=== Task description ===
Bring together all lines of the material below that contain the string "edital".

=== Records provided ===
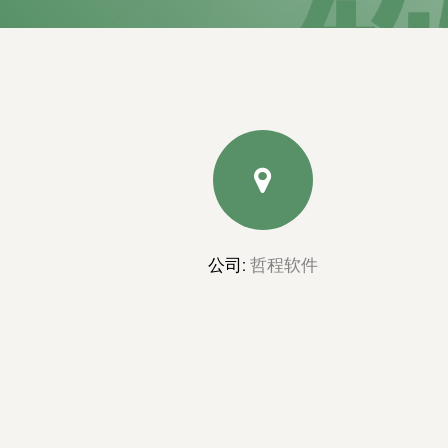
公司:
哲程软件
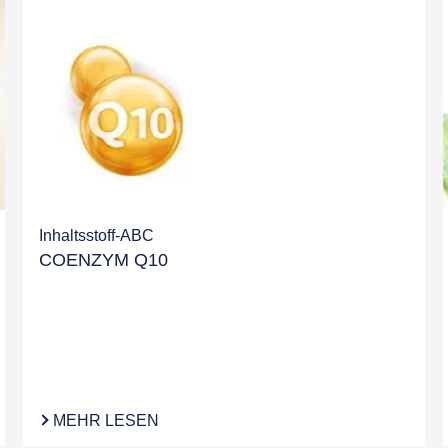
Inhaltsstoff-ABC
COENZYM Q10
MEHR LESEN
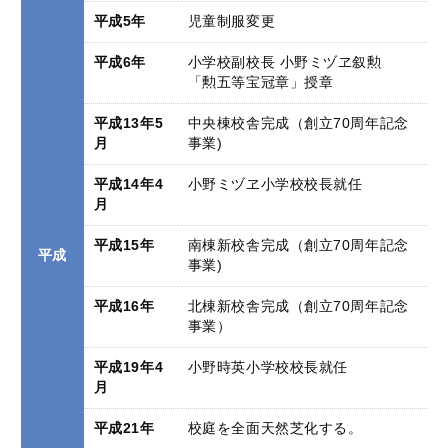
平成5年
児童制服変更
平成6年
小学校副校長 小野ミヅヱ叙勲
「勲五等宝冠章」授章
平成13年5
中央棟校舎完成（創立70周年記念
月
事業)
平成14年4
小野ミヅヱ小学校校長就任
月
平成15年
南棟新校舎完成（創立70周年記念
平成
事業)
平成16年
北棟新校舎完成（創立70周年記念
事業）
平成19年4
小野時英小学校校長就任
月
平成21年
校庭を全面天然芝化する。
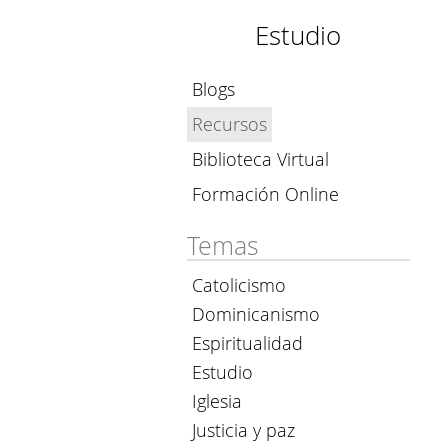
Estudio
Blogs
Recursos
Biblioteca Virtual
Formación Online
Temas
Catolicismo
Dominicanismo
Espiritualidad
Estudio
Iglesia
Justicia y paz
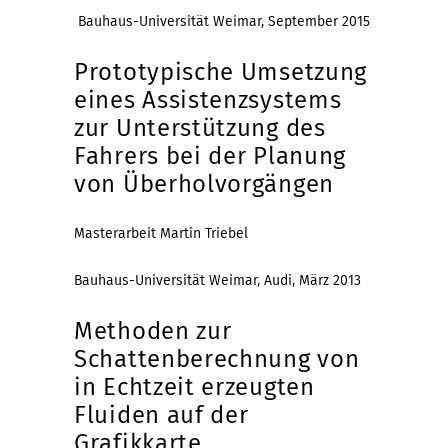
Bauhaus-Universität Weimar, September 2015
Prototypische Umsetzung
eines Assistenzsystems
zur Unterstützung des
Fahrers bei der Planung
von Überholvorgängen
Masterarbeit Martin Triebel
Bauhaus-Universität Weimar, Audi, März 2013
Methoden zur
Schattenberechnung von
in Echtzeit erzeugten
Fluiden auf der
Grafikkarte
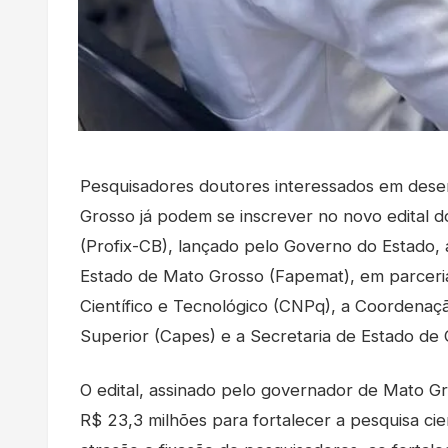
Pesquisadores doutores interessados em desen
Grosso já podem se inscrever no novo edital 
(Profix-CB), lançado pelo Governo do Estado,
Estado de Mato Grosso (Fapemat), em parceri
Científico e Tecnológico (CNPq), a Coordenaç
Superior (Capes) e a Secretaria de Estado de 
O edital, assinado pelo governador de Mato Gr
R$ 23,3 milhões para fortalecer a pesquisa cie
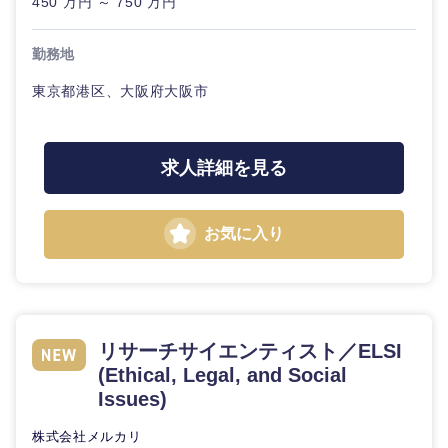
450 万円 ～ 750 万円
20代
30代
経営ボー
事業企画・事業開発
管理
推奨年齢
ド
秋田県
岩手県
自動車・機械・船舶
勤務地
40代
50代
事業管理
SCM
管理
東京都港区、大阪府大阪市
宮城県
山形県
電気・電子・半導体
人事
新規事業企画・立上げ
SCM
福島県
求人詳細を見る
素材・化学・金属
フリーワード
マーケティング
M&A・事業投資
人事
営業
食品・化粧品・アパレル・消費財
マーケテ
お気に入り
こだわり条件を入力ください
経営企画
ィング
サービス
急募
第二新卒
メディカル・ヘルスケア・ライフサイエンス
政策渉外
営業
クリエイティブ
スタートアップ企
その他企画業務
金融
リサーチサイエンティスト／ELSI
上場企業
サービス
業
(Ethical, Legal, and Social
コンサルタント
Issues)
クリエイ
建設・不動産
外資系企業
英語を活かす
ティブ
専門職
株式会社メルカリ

=== Answer to this task ===
Grosso já podem se inscrever no novo edital 
O edital, assinado pelo governador de Mato Gr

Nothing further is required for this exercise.